We've spent the day with family. Very nice. Very blessed.
As the "unofficial start" of summer, I often spend this weekend contemplating the summer's activities. How can I work as much fun into the summer as possible? Can I get all the projects done I'd like to get done? How can I use this unstructured time to its highest potential?
I might spend an hour or a day planning, fussing, contemplating -- but is it worth it all?
Would it be better to just take each day as it comes and not get over planned?
Is there a balance?
The last couple of summers have been difficult at best. I have a good feeling about the coming season and don't want to get any more overcommitted than I normally am. There's so many things I want to do -- projects to finish, adventures to share and as usual I'm having a hard time controlling my ADD. I want to do it all. Do it well. Do it now.
So I spent the better part of the weekend nestled on the deck of our cabin in the woods and lost myself in a book. I decided distraction would be the best way to avoid over planning.

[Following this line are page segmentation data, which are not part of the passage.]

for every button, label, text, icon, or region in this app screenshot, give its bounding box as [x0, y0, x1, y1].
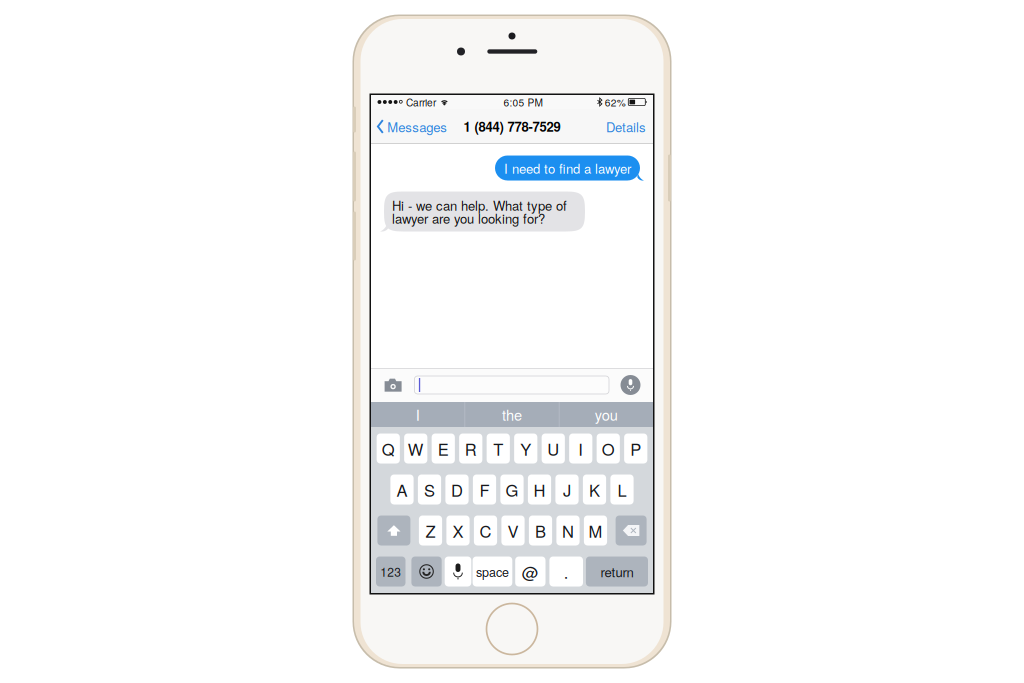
- staticText: Messages: [387, 117, 447, 136]
- button[interactable]: D: [445, 474, 469, 504]
- staticText: lawyer are you looking for?: [392, 209, 545, 227]
- staticText: Details: [606, 117, 646, 136]
- button[interactable]: Shift: [377, 516, 410, 546]
- staticText: K: [589, 478, 600, 501]
- button[interactable]: L: [610, 474, 634, 504]
- button[interactable]: I: [371, 402, 464, 427]
- staticText: N: [562, 519, 574, 542]
- button[interactable]: Y: [514, 434, 537, 464]
- staticText: D: [451, 478, 463, 501]
- staticText: R: [465, 437, 477, 460]
- button[interactable]: the: [465, 402, 559, 427]
- button[interactable]: M: [584, 516, 607, 546]
- staticText: W: [408, 437, 424, 460]
- staticText: .: [564, 560, 569, 583]
- button[interactable]: B: [529, 516, 552, 546]
- staticText: I: [578, 437, 583, 460]
- button[interactable]: W: [404, 434, 427, 464]
- button[interactable]: Details: [601, 109, 653, 144]
- staticText: C: [480, 519, 492, 542]
- button[interactable]: O: [597, 434, 620, 464]
- button[interactable]: R: [459, 434, 482, 464]
- button[interactable]: space: [473, 556, 512, 586]
- staticText: U: [547, 437, 559, 460]
- button[interactable]: Delete: [616, 516, 647, 546]
- staticText: space: [476, 562, 509, 580]
- staticText: H: [534, 478, 546, 501]
- staticText: V: [508, 519, 518, 542]
- staticText: X: [452, 519, 464, 542]
- button[interactable]: K: [583, 474, 606, 504]
- button[interactable]: E: [432, 434, 455, 464]
- button[interactable]: P: [624, 434, 647, 464]
- staticText: A: [396, 478, 408, 501]
- button[interactable]: T: [487, 434, 510, 464]
- staticText: @: [522, 560, 539, 583]
- button[interactable]: J: [555, 474, 579, 504]
- button[interactable]: N: [556, 516, 580, 546]
- button[interactable]: A: [390, 474, 414, 504]
- button[interactable]: 123: [376, 556, 406, 586]
- button[interactable]: Dictation: [445, 556, 471, 586]
- staticText: G: [506, 478, 518, 501]
- button[interactable]: Camera: [384, 375, 403, 395]
- staticText: you: [595, 404, 618, 425]
- staticText: M: [588, 519, 602, 542]
- button[interactable]: Messages: [371, 109, 452, 144]
- button[interactable]: G: [500, 474, 524, 504]
- staticText: Y: [520, 437, 531, 460]
- button[interactable]: Dictate: [620, 374, 641, 396]
- button[interactable]: V: [501, 516, 525, 546]
- button[interactable]: H: [528, 474, 551, 504]
- staticText: Z: [426, 519, 436, 542]
- staticText: F: [480, 478, 490, 501]
- button[interactable]: Z: [419, 516, 442, 546]
- button[interactable]: I: [569, 434, 592, 464]
- staticText: Q: [382, 437, 395, 460]
- button[interactable]: .: [549, 556, 583, 586]
- staticText: I need to find a lawyer: [504, 159, 631, 177]
- staticText: 123: [380, 563, 401, 580]
- staticText: return: [600, 562, 634, 581]
- staticText: 1 (844) 778-7529: [464, 117, 560, 136]
- button[interactable]: F: [473, 474, 496, 504]
- staticText: Hi - we can help. What type of: [392, 196, 567, 214]
- button[interactable]: U: [542, 434, 565, 464]
- staticText: 62%: [605, 95, 626, 109]
- staticText: I: [416, 404, 420, 425]
- staticText: P: [630, 437, 641, 460]
- staticText: E: [438, 437, 449, 460]
- button[interactable]: X: [446, 516, 470, 546]
- staticText: the: [502, 404, 522, 425]
- staticText: L: [618, 478, 626, 501]
- staticText: T: [493, 437, 503, 460]
- button[interactable]: @: [515, 556, 546, 586]
- staticText: Carrier: [406, 95, 436, 109]
- button[interactable]: S: [418, 474, 441, 504]
- staticText: O: [602, 437, 615, 460]
- button[interactable]: you: [560, 402, 653, 427]
- staticText: 6:05 PM: [504, 95, 542, 109]
- staticText: S: [424, 478, 435, 501]
- staticText: J: [563, 478, 571, 501]
- button[interactable]: return: [586, 556, 648, 586]
- staticText: B: [535, 519, 546, 542]
- button[interactable]: Emoji: [411, 556, 442, 586]
- button[interactable]: Q: [377, 434, 400, 464]
- button[interactable]: C: [474, 516, 497, 546]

I am aware that I can set myself for disappointment -- usually by trying to get more done in a day than most people get done in a week. Then, wondering why I'm not getting all the items on my "to do" list done.
If I could just relax this summer -- do the things that bring me joy -- wouldn't that allow me to get the best of my "to do" items done? Wouldn't that allow me to do so without killing myself and making those around me crazy?

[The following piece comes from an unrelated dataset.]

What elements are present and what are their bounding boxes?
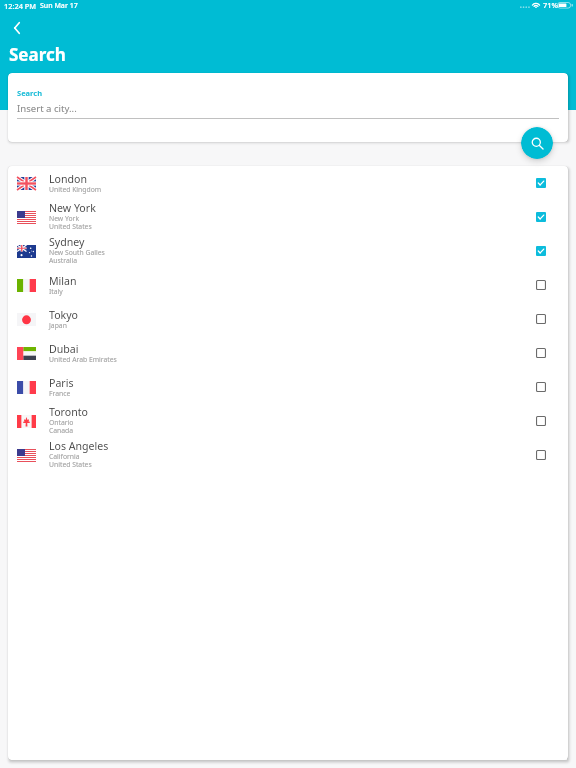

Here's the problem -- I suck at that.
I thrive on chaos. I keep reminding myself about my "Opposite Day" plan. Surley, somewhere inside me is the ability to embrace the "now" to do the things that bless me and not those which only feed my ego and the chaos!

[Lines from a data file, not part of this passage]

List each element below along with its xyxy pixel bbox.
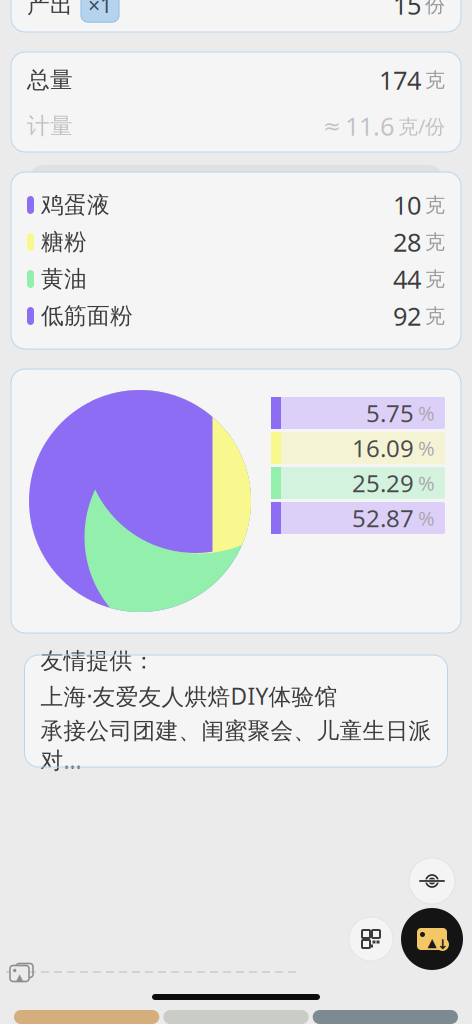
staticText: 10 bbox=[393, 188, 421, 222]
button[interactable]: QR code bbox=[349, 917, 393, 961]
staticText: 174 bbox=[379, 63, 421, 97]
staticText: 5.75 bbox=[366, 397, 414, 429]
staticText: 克 bbox=[425, 304, 445, 328]
staticText: ≈ bbox=[323, 114, 341, 138]
staticText: % bbox=[418, 400, 435, 426]
staticText: % bbox=[418, 435, 435, 461]
staticText: 糖粉 bbox=[41, 228, 87, 256]
staticText: 28 bbox=[393, 225, 421, 259]
staticText: 份 bbox=[425, 0, 445, 17]
staticText: % bbox=[418, 470, 435, 496]
staticText: 92 bbox=[393, 299, 421, 333]
staticText: 15 bbox=[393, 0, 421, 22]
staticText: 克 bbox=[425, 230, 445, 254]
staticText: 克 bbox=[425, 193, 445, 217]
staticText: 低筋面粉 bbox=[41, 302, 133, 330]
staticText: ▲ bbox=[16, 972, 23, 982]
staticText: 鸡蛋液 bbox=[41, 191, 110, 219]
staticText: 11.6 bbox=[345, 109, 394, 143]
staticText: 计量 bbox=[27, 112, 73, 140]
staticText: 25.29 bbox=[352, 467, 414, 499]
button[interactable]: Save image bbox=[401, 908, 463, 970]
staticText: 友情提供： bbox=[40, 647, 156, 675]
staticText: 克 bbox=[425, 267, 445, 291]
button[interactable]: Hide bbox=[409, 858, 455, 904]
staticText: % bbox=[418, 505, 435, 531]
staticText: 上海·友爱友人烘焙DIY体验馆 bbox=[40, 681, 338, 711]
staticText: 16.09 bbox=[352, 432, 414, 464]
staticText: ▲ bbox=[428, 936, 436, 949]
staticText: 黄油 bbox=[41, 265, 87, 293]
staticText: ↓ bbox=[437, 937, 448, 952]
staticText: 总量 bbox=[27, 66, 73, 94]
staticText: 克/份 bbox=[398, 113, 445, 139]
staticText: 44 bbox=[393, 262, 421, 296]
staticText: 产出 bbox=[27, 0, 73, 19]
staticText: 承接公司团建、闺蜜聚会、儿童生日派对... bbox=[40, 717, 432, 775]
staticText: 52.87 bbox=[352, 502, 414, 534]
staticText: ×1 bbox=[88, 0, 112, 19]
staticText: 克 bbox=[425, 68, 445, 92]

Here's what I know -- in those moments when I have, in fact, allowed myself to pursue joy and follow my bliss -- great things have happened. I've felt great -- doors opened to new opportunity -- and then -- I can't really put my finger on what happens... I stop.
It's as though I have a fear of success.
I used to think the fear came being afraid I'd raise expectations -- and then not be able to live up to those expectations -- but these days I'm not so sure.
After all of this time -- all the things I've been through in the last few years -- could it be I'm still not comfortable enough in my own skin to allow myself to just ...be ... me?
Sometimes I wonder if it's my marriage -- which is never very stable. My husband does, indeed, make me crazy.
But I keep thinking I can rise above that discomfort -- I want to exist outside of his expectations or anyone elses for that matter.
Are my own expectations too high -- is it me self sabbatoging?
What would be so wrong - what's there to fear about being me?